Public reaction against the decision was strong. I’m letting my own personal opinion show through here, but this cavalier approach to eminent domain shows a tremendous disrespect by governments for its citizens and their property and livelihood, combined with a bit of economic elitism. This is exacerbated by the need for governmental agencies to obtain a valuation of the property that works within their limited tax dollars. All around it leads to private citizens losing their property for objectionable reasons and receiving compensation that’s often on the low end of its fair value. If a small business is involved, the compensation for moving that business to a new location is frequently inadequate.
In the first 5 years after Kelo, approximately 43 states passed some level of reform to curb at least the excesses of eminent domain unleashed by Supreme Court’s decision. Here in Ohio, the Ohio Supreme Court in 2006 issued its decision in City of Norwood v. Horney (110 Ohio St.3d 353) which essentially reversed the application of Kelo in the state of Ohio, and held that economic development, in and of itself, does not satisfy the public use requirement of the Ohio Constitution.
In 2007, Ohio’s legislature passed S.B. 7, which amended Ohio’s eminent domain law. S.B. 7 provided a comprehensive definition of ‘blight’ that narrowed its application and curbed some of the worst abuses of blight studies employed by some local governments.
S.B. 7 also put into place new pre-appropriation requirements and procedures for appropriation proceedings, and provided for additional compensation to landowners, along with provides for their costs and potentially attorney fee awards.
While many property rights groups and others feel that Ohio’s amendments to its eminent domain law were insufficient, these changes, when combined with the Norwood decision, constitute progress in the right direction.

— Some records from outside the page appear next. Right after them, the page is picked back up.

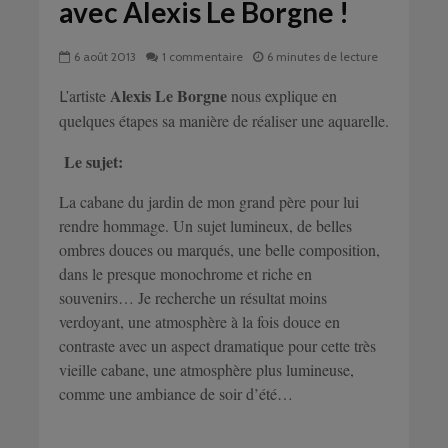
avec Alexis Le Borgne !
6 août 2013
1 commentaire
6 minutes de lecture
Alexis Le Borgne
artiste
nous explique en
L’
quelques étapes sa manière de réaliser une aquarelle.
Le sujet:
La cabane du jardin de mon grand père pour lui
rendre hommage. Un sujet lumineux, de belles
ombres douces ou marqués, une belle composition,
dans le presque monochrome et riche en
souvenirs… Je recherche un résultat moins
verdoyant, une atmosphère à la fois douce en
contraste avec un aspect dramatique pour cette très
vieille cabane, une atmosphère plus lumineuse,
comme une ambiance de soir d’été…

As for the property taken by the City of New London, Connecticut as a result of the Kelo decision, what happened to it? The houses were torn down except for Ms. Kelo’s house, which was moved at private expense. The land remains vacant and undeveloped, occupied only by some feral cats. The original development plan that triggered the eminent domain action and lawsuit was poorly planned and feel apart. After 10 years, there is finally some development planned for the condemned property–a park is planned for the parcel that was Ms. Kelo’s house.